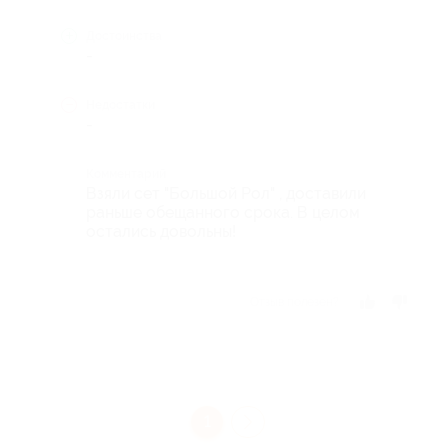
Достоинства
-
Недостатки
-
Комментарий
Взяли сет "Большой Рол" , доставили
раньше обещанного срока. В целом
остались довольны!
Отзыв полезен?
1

--- --- ---

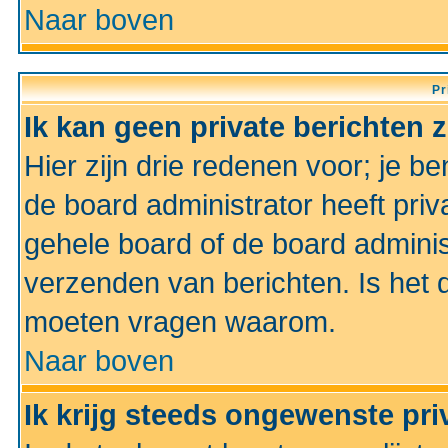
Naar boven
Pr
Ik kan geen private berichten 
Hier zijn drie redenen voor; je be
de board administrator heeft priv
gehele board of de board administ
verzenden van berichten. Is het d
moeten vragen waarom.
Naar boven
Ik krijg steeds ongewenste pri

--- --- ---

YOUR OBJECTIVE: Give back, word for word, only the lines above from the line holding "moeten vragen waarom." to the line holding "Ik krijg steeds ongewenste pri", both included.

TASK OUTPUT:
moeten vragen waarom.
Naar boven
Ik krijg steeds ongewenste pri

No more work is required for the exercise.